Grand slam your way to a sunny summer

Feet_in_park

 

First of all, I would like to personally apologize to everyone in London (and probably the entire southeast of England) who had looked forward to a nice lovely June (we did have a really brilliant May after all). This current bout of indecisive weather (all four seasons rolled into one day for those of you not fortunate enough to experience the schizophrenic climate) is actually my fault. Last weekend I got slightly delirious from the warmth and sun and bought a pair of light-coloured brogues, perfect for the summer. Which we might not get to experience now.
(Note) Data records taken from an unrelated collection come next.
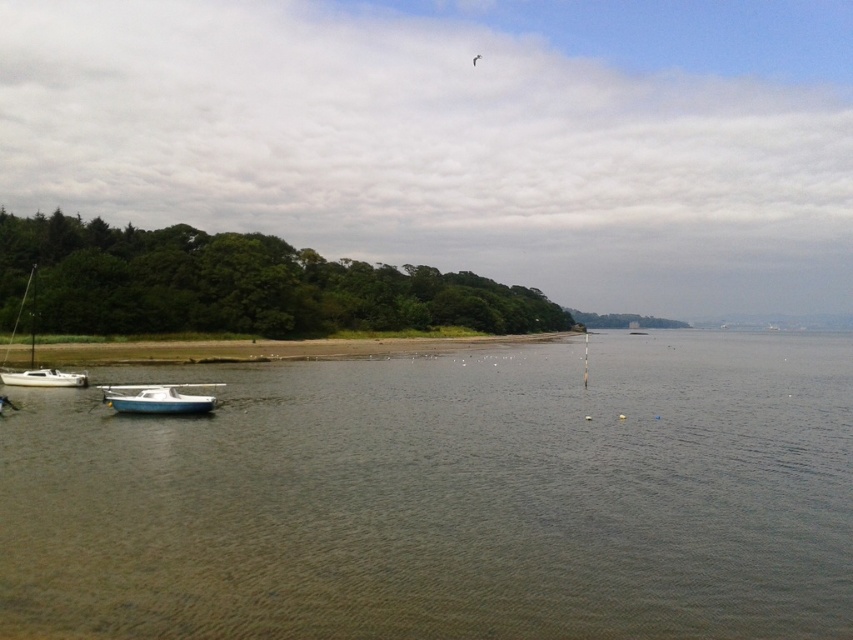 You are standing on the beach and see both the white plastic boat at lower left and the white matte boat at lower left. Which boat is closer to you?

The white plastic boat at lower left is closer to you because it is positioned in front of the white matte boat at lower left.

You are standing at the edge of the beach and want to place a small flag exactly where the brown sand at lower center is located. According to the coordinates provided, where should you place the flag?

You should place the flag at the coordinates point (x=265, y=348) where the brown sand at lower center is located.

You are standing on the beach and see two boats anchored near the shore. Which boat is positioned to the right of the other? The boats are the white plastic boat at lower left and the white matte boat at lower left.

The white plastic boat at lower left is positioned to the right of the white matte boat at lower left. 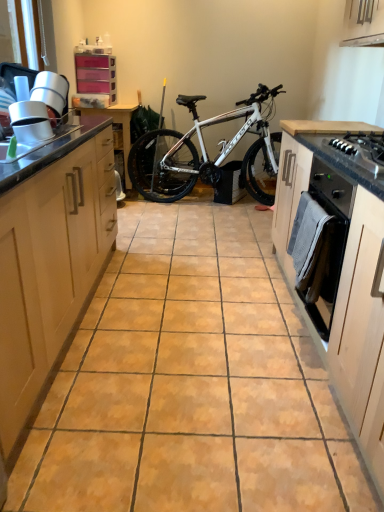 Question: Considering the positions of black glossy gas stove at right and light wood cabinet at left, positioned as the 2th cabinetry in right-to-left order, in the image, is black glossy gas stove at right taller or shorter than light wood cabinet at left, positioned as the 2th cabinetry in right-to-left order,?

Choices:
 (A) tall
 (B) short

Answer: (B)

Question: From a real-world perspective, is black glossy gas stove at right physically located above or below light wood cabinet at left, the first cabinetry positioned from the left?

Choices:
 (A) below
 (B) above

Answer: (B)

Question: Based on their relative distances, which object is farther from the light wood cabinet at left, the first cabinetry positioned from the left?

Choices:
 (A) light wood oven at right, which ranks as the first cabinetry in right-to-left order
 (B) black glossy gas stove at right
 (C) wooden table at center
 (D) black matte oven at right
 (E) white metallic bicycle at center

Answer: (E)

Question: Which is nearer to the wooden table at center?

Choices:
 (A) black matte oven at right
 (B) light wood oven at right, placed as the second cabinetry when sorted from left to right
 (C) black glossy gas stove at right
 (D) white metallic bicycle at center
 (E) light wood cabinet at left, positioned as the 2th cabinetry in right-to-left order

Answer: (D) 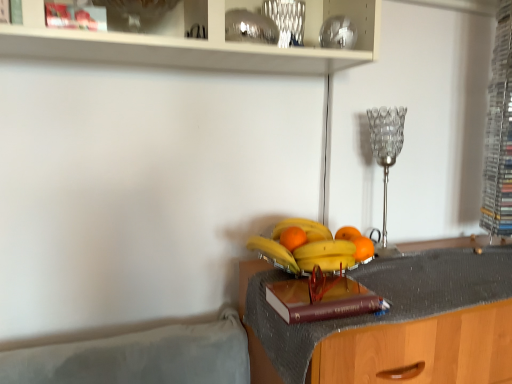 The image size is (512, 384). Describe the element at coordinates (273, 252) in the screenshot. I see `yellow matte bananas at center, the second banana when ordered from top to bottom` at that location.

In order to face yellow matte bananas at center, the first banana when ordered from bottom to top, should I rotate leftwards or rightwards?

To align with it, rotate right about 6.911°.

What do you see at coordinates (287, 20) in the screenshot? The height and width of the screenshot is (384, 512). I see `shiny metallic vase at upper center` at bounding box center [287, 20].

Describe the element at coordinates (386, 156) in the screenshot. I see `clear glass candlestick at center` at that location.

Where is `orange matte at center`? orange matte at center is located at coordinates (356, 242).

At what (x,y) coordinates should I click in order to perform the action: click on citrus fruit lying behind the yellow matte bananas at center, marked as the second banana in a bottom-to-top arrangement. Please return your answer as a coordinate pair (x, y). This screenshot has height=384, width=512. Looking at the image, I should click on (356, 242).

Is yellow matte bananas at center, the second banana when ordered from top to bottom, further to camera compared to orange matte at center?

No, yellow matte bananas at center, the second banana when ordered from top to bottom, is closer to the viewer.

What's the angular difference between yellow matte bananas at center, the second banana when ordered from top to bottom, and orange matte at center's facing directions?

The angular difference between yellow matte bananas at center, the second banana when ordered from top to bottom, and orange matte at center is 64.2 degrees.

Does yellow matte bananas at center, marked as the second banana in a bottom-to-top arrangement, turn towards orange matte at center?

No, yellow matte bananas at center, marked as the second banana in a bottom-to-top arrangement, does not turn towards orange matte at center.

From the image's perspective, between clear glass candlestick at center and orange matte at center, who is located below?

orange matte at center is shown below in the image.

Considering the positions of objects clear glass candlestick at center and orange matte at center in the image provided, who is behind, clear glass candlestick at center or orange matte at center?

clear glass candlestick at center.

Between clear glass candlestick at center and orange matte at center, which one appears on the right side from the viewer's perspective?

Positioned to the right is clear glass candlestick at center.

Is clear glass candlestick at center positioned beyond the bounds of orange matte at center?

Indeed, clear glass candlestick at center is completely outside orange matte at center.

Is shiny metallic vase at upper center oriented towards maroon leather book at center?

No, shiny metallic vase at upper center is not oriented towards maroon leather book at center.

Is shiny metallic vase at upper center not near maroon leather book at center?

No.

Looking at the image, does shiny metallic vase at upper center seem bigger or smaller compared to maroon leather book at center?

Considering their sizes, shiny metallic vase at upper center takes up more space than maroon leather book at center.

Is maroon leather book at center inside shiny metallic vase at upper center?

That's incorrect, maroon leather book at center is not inside shiny metallic vase at upper center.

From the picture: Considering the relative positions of yellow matte banana at center, positioned as the 1th banana in top-to-bottom order, and orange matte at center in the image provided, is yellow matte banana at center, positioned as the 1th banana in top-to-bottom order, behind orange matte at center?

Yes, yellow matte banana at center, positioned as the 1th banana in top-to-bottom order, is behind orange matte at center.

Based on their sizes in the image, would you say yellow matte banana at center, acting as the third banana starting from the bottom, is bigger or smaller than orange matte at center?

In the image, yellow matte banana at center, acting as the third banana starting from the bottom, appears to be larger than orange matte at center.

Is orange matte at center surrounded by yellow matte banana at center, acting as the third banana starting from the bottom?

No, orange matte at center is not inside yellow matte banana at center, acting as the third banana starting from the bottom.

Where is `banana that is the 1st object to the left of the orange matte at center, starting at the anchor`? banana that is the 1st object to the left of the orange matte at center, starting at the anchor is located at coordinates coord(303,229).

Is yellow matte bananas at center, the first banana when ordered from bottom to top, looking in the opposite direction of orange matte at center?

No.

Which is more to the left, yellow matte bananas at center, acting as the 3th banana starting from the top, or orange matte at center?

Positioned to the left is yellow matte bananas at center, acting as the 3th banana starting from the top.

The image size is (512, 384). Identify the location of banana that is the 2nd one when counting leftward from the orange matte at center. (307, 247).

Can you tell me how much yellow matte bananas at center, the first banana when ordered from bottom to top, and orange matte at center differ in facing direction?

Result: The facing directions of yellow matte bananas at center, the first banana when ordered from bottom to top, and orange matte at center are 1.66 degrees apart.

Is yellow matte bananas at center, acting as the 3th banana starting from the top, not near maroon leather book at center?

No, yellow matte bananas at center, acting as the 3th banana starting from the top, is not far from maroon leather book at center.

From a real-world perspective, is yellow matte bananas at center, acting as the 3th banana starting from the top, on top of maroon leather book at center?

Yes, from a real-world perspective, yellow matte bananas at center, acting as the 3th banana starting from the top, is on top of maroon leather book at center.

Considering the sizes of objects yellow matte bananas at center, the first banana when ordered from bottom to top, and maroon leather book at center in the image provided, who is shorter, yellow matte bananas at center, the first banana when ordered from bottom to top, or maroon leather book at center?

maroon leather book at center is shorter.

Can you confirm if clear glass candlestick at center is thinner than orange matte at center?

No.

How many degrees apart are the facing directions of clear glass candlestick at center and orange matte at center?

They differ by 2.02 degrees in their facing directions.

Looking at this image, which point is more distant from viewer, (386, 213) or (371, 246)?

The point (386, 213) is farther.

Considering the positions of objects clear glass candlestick at center and orange matte at center in the image provided, who is more to the right, clear glass candlestick at center or orange matte at center?

clear glass candlestick at center is more to the right.

This screenshot has height=384, width=512. What are the coordinates of `citrus fruit behind the yellow matte bananas at center, the second banana when ordered from top to bottom` in the screenshot? It's located at (356, 242).

This screenshot has width=512, height=384. I want to click on lamp that appears on the right of orange matte at center, so pyautogui.click(x=386, y=156).

Considering their positions, is orange matte at center positioned closer to clear glass candlestick at center than maroon leather book at center?

orange matte at center lies closer to clear glass candlestick at center than the other object.

Based on their spatial positions, is maroon leather book at center or clear glass candlestick at center closer to orange matte at center?

maroon leather book at center lies closer to orange matte at center than the other object.

Looking at the image, which one is located further to clear plastic cds at right, orange matte at center or shiny metallic vase at upper center?

shiny metallic vase at upper center lies further to clear plastic cds at right than the other object.

Based on their spatial positions, is yellow matte bananas at center, the first banana when ordered from bottom to top, or maroon leather book at center further from shiny metallic vase at upper center?

The object further to shiny metallic vase at upper center is maroon leather book at center.

Looking at the image, which one is located further to yellow matte bananas at center, marked as the second banana in a bottom-to-top arrangement, maroon leather book at center or shiny metallic vase at upper center?

shiny metallic vase at upper center.

Estimate the real-world distances between objects in this image. Which object is further from yellow matte bananas at center, the second banana when ordered from top to bottom, orange matte at center or shiny metallic vase at upper center?

shiny metallic vase at upper center is positioned further to the anchor yellow matte bananas at center, the second banana when ordered from top to bottom.

In the scene shown: Which object lies further to the anchor point maroon leather book at center, yellow matte bananas at center, marked as the second banana in a bottom-to-top arrangement, or yellow matte bananas at center, the first banana when ordered from bottom to top?

Among the two, yellow matte bananas at center, marked as the second banana in a bottom-to-top arrangement, is located further to maroon leather book at center.

Considering their positions, is yellow matte bananas at center, marked as the second banana in a bottom-to-top arrangement, positioned closer to clear plastic cds at right than orange matte at center?

Among the two, orange matte at center is located nearer to clear plastic cds at right.

Identify the location of orange between yellow matte bananas at center, marked as the second banana in a bottom-to-top arrangement, and yellow matte bananas at center, acting as the 3th banana starting from the top, in the horizontal direction. (293, 238).

At what (x,y) coordinates should I click in order to perform the action: click on citrus fruit between yellow matte bananas at center, acting as the 3th banana starting from the top, and clear plastic cds at right. Please return your answer as a coordinate pair (x, y). The image size is (512, 384). Looking at the image, I should click on (356, 242).

At what (x,y) coordinates should I click in order to perform the action: click on citrus fruit between shiny metallic vase at upper center and clear plastic cds at right from left to right. Please return your answer as a coordinate pair (x, y). Looking at the image, I should click on (356, 242).

What are the coordinates of `orange between maroon leather book at center and yellow matte banana at center, acting as the third banana starting from the bottom, in the front-back direction` in the screenshot? It's located at (293, 238). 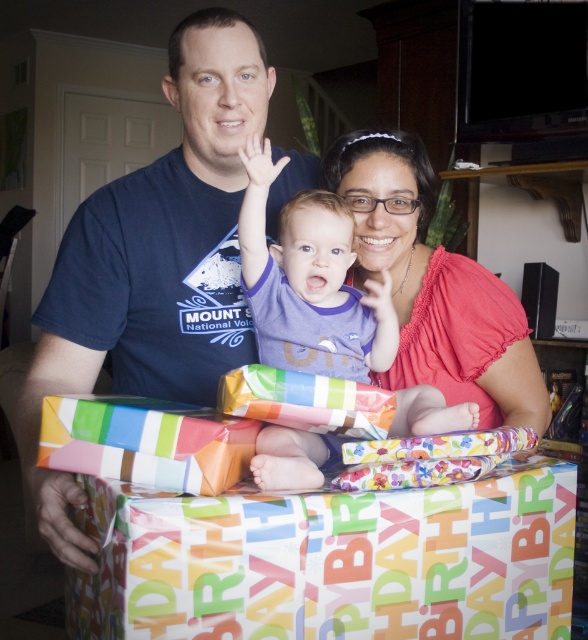 The height and width of the screenshot is (640, 588). In order to click on matte pink blouse at center in this screenshot , I will do `click(433, 285)`.

Between matte pink blouse at center and multicolored paper wrapped gift at lower center, which one is positioned lower?

multicolored paper wrapped gift at lower center

This screenshot has height=640, width=588. Find the location of `matte pink blouse at center`. matte pink blouse at center is located at coordinates (433, 285).

Does point (192, 342) come farther from viewer compared to point (330, 289)?

Yes, it is.

Between point (196, 308) and point (342, 264), which one is positioned behind?

Positioned behind is point (196, 308).

Identify the location of matte blue t-shirt at center. (151, 266).

In the scene shown: Does multicolored paper gift at center appear on the right side of multicolored paper wrapped gift at lower center?

Correct, you'll find multicolored paper gift at center to the right of multicolored paper wrapped gift at lower center.

Based on the photo, can you confirm if multicolored paper gift at center is smaller than multicolored paper wrapped gift at lower center?

No, multicolored paper gift at center is not smaller than multicolored paper wrapped gift at lower center.

The height and width of the screenshot is (640, 588). What do you see at coordinates (332, 561) in the screenshot?
I see `multicolored paper gift at center` at bounding box center [332, 561].

You are a GUI agent. You are given a task and a screenshot of the screen. Output one action in this format:
    pyautogui.click(x=<x>, y=<y>)
    Task: Click on the multicolored paper gift at center
    This screenshot has width=588, height=640.
    Given the screenshot: What is the action you would take?
    pyautogui.click(x=332, y=561) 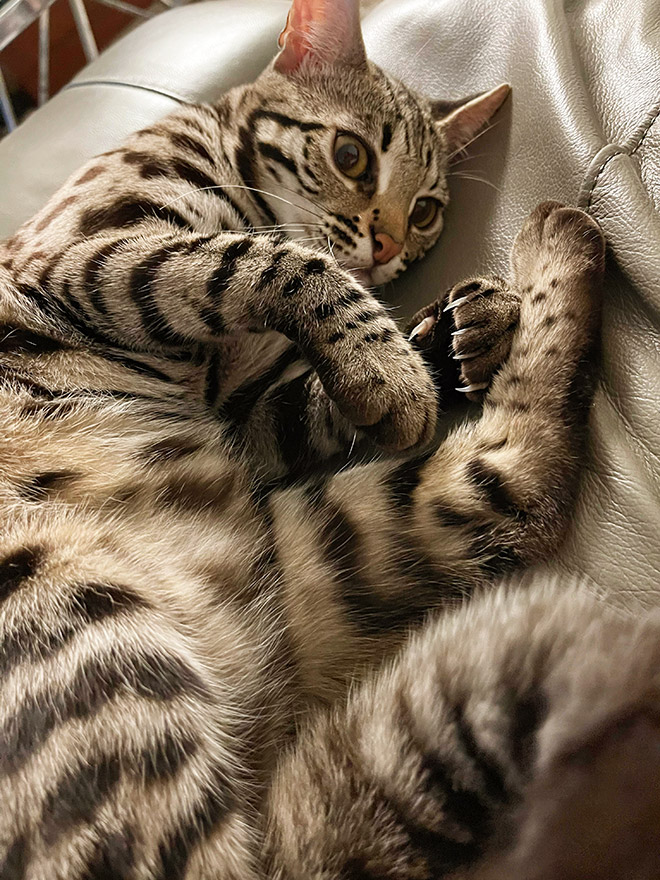 I want to click on stitching of leather furniture, so click(x=603, y=158), click(x=131, y=83). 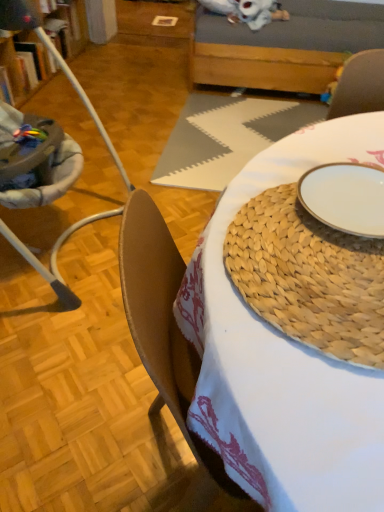 Image resolution: width=384 pixels, height=512 pixels. I want to click on vacant space situated above white ceramic plate at center (from a real-world perspective), so click(x=350, y=196). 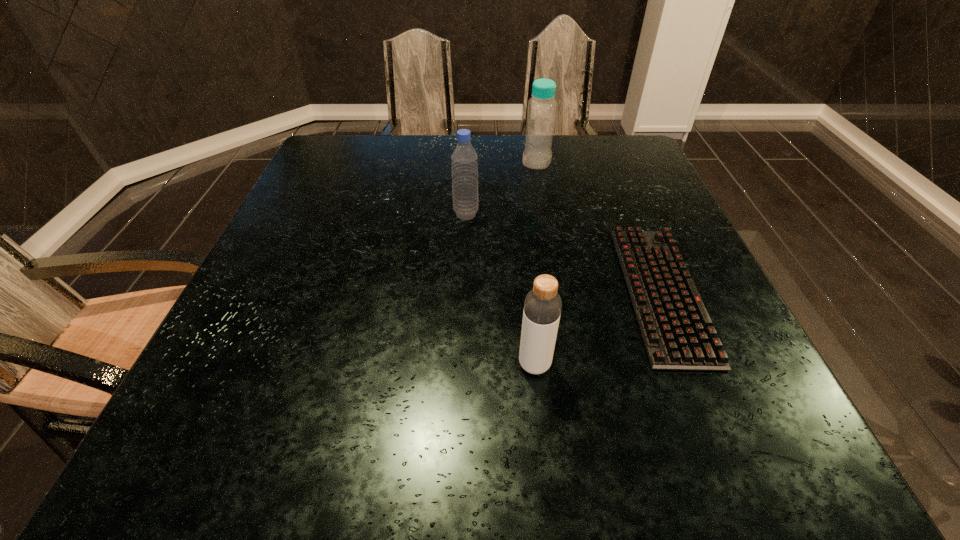 Locate an element on the screen. This screenshot has width=960, height=540. object that is at the far edge is located at coordinates tap(541, 111).

The image size is (960, 540). Find the location of `object that is at the right edge`. object that is at the right edge is located at coordinates (677, 332).

The image size is (960, 540). In order to click on vacant space at the far edge of the desktop in this screenshot , I will do `click(516, 151)`.

Image resolution: width=960 pixels, height=540 pixels. I want to click on vacant space at the left edge of the desktop, so click(280, 305).

The width and height of the screenshot is (960, 540). Identify the location of vacant region at the right edge. (644, 187).

Where is `free region at the far left corner of the desktop`? This screenshot has height=540, width=960. free region at the far left corner of the desktop is located at coordinates (359, 160).

Locate an element on the screen. The height and width of the screenshot is (540, 960). free space at the near left corner of the desktop is located at coordinates (213, 474).

This screenshot has width=960, height=540. In the image, there is a desktop. What are the coordinates of `vacant area at the far right corner` in the screenshot? It's located at (657, 176).

Locate an element on the screen. vacant space at the near right corner of the desktop is located at coordinates (765, 455).

Where is `blank region between the computer keyboard and the nearest bottle`? Image resolution: width=960 pixels, height=540 pixels. blank region between the computer keyboard and the nearest bottle is located at coordinates (598, 328).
Again, my apologies.

 

(If we do happen to see the sun for more than three consecutive hours, I would just like to say: I always had faith in you June, that’s why I got the brogues!)

 

So how is June panning out for you so far?

 

It’s funny to think that your perception of things really does change as you get older (and wiser). Growing up, the last day of school was always around June 15 (I remember this because Mike-in-my-class’s birthday was always the day after, bless him). For me, the beginning of summer vacation was a mix of exhilaration (yeah, I can sleep in till 9am!) and uneasiness (boredom is a lot more daunting when you have almost three months of long, hot Greek summers ahead and the school library closes in July).

 

But as children, weren’t we all amazingly bendy and flexible in our attitudes and games? Within five days I would’ve finished all the books allocated for the summer (only to be reread a few more times over during the following weeks). Thereafter the summer was what we made of it: long walks into the depths of Panorama (before they built all the houses) armed with only that bottle of ice tea we used to buy from the shop furthest away from the neighbourhood in the hopes it would stay cool for more than 10 minutes.

 

Childhood for me, was an incredibly free and rewarding time. My friends and I were allowed to let our imaginations go wild and having been fed books like “Bridge to Terabithia” during the school year, we had the whole of summer to invent our own world where the two stray dogs that always accompanied us on those walks weren’t just dogs, they were Apollo and Poseidon- there to protect us from harm.

 

The world today for many of us is a lot more complicated. There are many things whirring in our heads, what with all the caps we wear for the different roles in our lives. Use this time to remind yourself of what you love best and maybe, just take a step back and breathe. Sometimes we forget to do that, but it’s an awfully nice feeling to remember.